Quand je lis ton génial Quantum Gravity, Carlo, c’est autre chose : il y a une thèse, claire et bien définie sur la nature de l’espace-temps et un rappel de ce qu’on sait de la nature de la matière. Elle est testable – belle et même émouvante pour moi – mais elle ne « remplace » pas ce que Jean-Luc a esquissé dans Corpus. Et Jean-Luc, oui, je connais et partage – dans la mesure de mon incompétence sur le sujet – tes réserves sur Carl Schmitt et la théologisation du politique. Mais permettez-moi tous les deux, pour une fois – je ne joue pas souvent ce rôle ! – d’être très terre-à-terre, ou disons pierre-à-pierre. Le monde qui nous entoure, je veux dire au niveau politique et pas seulement ontologique, ne devrait-il pas aujourd’hui nous enjoindre, justement, à prendre quelques distances avec les logiques ou symboliques de la
pétrification ou du « fondement » ? Nous laissons mourir les réfugiés, fuyant une guerre dont nous sommes largement responsables, devant nos frontières closes. Dans une indifférence à la démesure de la catastrophe. Certes, cela a peu à voir avec la physique ou la mystique des pierres ! Mais n’est-ce pas une occasion, parmi tant d’autres, de prendre un peu de distance avec toute cette logique de l’archè, avec toute la violence d’une certaine tradition du donné qui veut que les choses sont ce qu’elles sont et que nous ne pouvons rien y changer ? C’est une question différente, évidemment, mais j’aimerais aussi vous entendre sur le Que faire ?, pour reprendre le titre d’un livre de Jean-Luc paru récemment. Elle se pose aujourd’hui de façon insistante et nos choix d’action – sachant que penser est déjà agir – ne sont, me semble-t-il, jamais tout à fait indépendants de nos rapports au réel.

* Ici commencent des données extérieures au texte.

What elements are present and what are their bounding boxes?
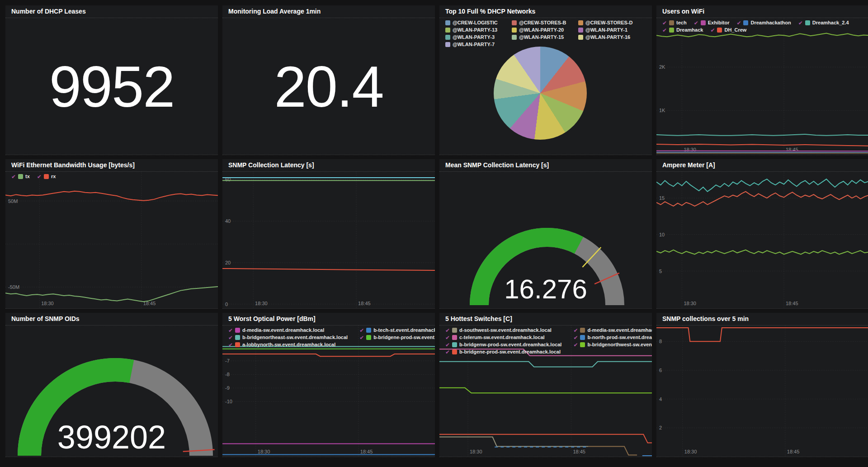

Jean-Luc Nancy : Oui, d’accord Aurélien. Mais je veux tout de même faire remarquer que ni Carlo ni moi ne sommes partis, me semble-t-il, vers du « fondement » ou de l’«archè ». Tu as jeté la première pierre et nous ne nous sommes pas sentis lapidés mais attirés vers une pesanteur, c’est sûr. Pas vers une fondation. Surtout pas d’une Église ! Cela dit, aujourd’hui – 24 août – deux nouvelles simultanées : la Gendarmerie Royale du Canada autorise le hijab aux femmes de ses troupes qui voudraient le porter, et d’autre part à Cannes la police verbalise sur la plage une femme qui porte un hijab, pour un motif pas très clair de « signe ostentatoire » qui n’a pas plus à s’appliquer sur la plage que dans la rue et qui est clairement étranger à la question du « burkini » actuellement débattue. N’est-ce pas sidérant ? Le maire de Cannes soutient sa police. Je propose qu’à nous trois nous publiions très vite un billet quelque part. Esquisse : Gendarmes contre police : une idée de Guignol. Pour demander au Maire de Cannes s’il est bien décidé à provoquer, vexer et stigmatiser ses citoyennes musulmanes ? Et à les envoyer dans les rangs de la Gendarmerie Royale ? Jeter un petit caillou dans la mare des discussions insanes qui occupent notre misérable actualité française n’est ni une action politique, ni un acte de pensée. Juste un petit signe de vigilance. Je reviens à toi, Aurélien : A quoi penses-tu au juste lorsque tu opposes un « rapport au réel » à ce qui serait résignation à « ne rien changer » – tout en accordant que la pensée aussi est action ? Pour ma part je la considère tellement comme action qu’il me semble qu’il n’y en a pas aujourd’hui de plus urgente – sauf, je peux l’accorder, à changer d’échelle et à partir tout de suite pour Lesbos ou un autre lieu où toute contribution pratique est précieuse. A la seule réserve, pour moi, qu’il faut pour cela une condition physique que je n’ai pas. Est-ce que j’ouvre trop le compas ? Partir à Lesbos ou à Calais – ou bien philosopher ? Y a-t-il une troisième possibilité ?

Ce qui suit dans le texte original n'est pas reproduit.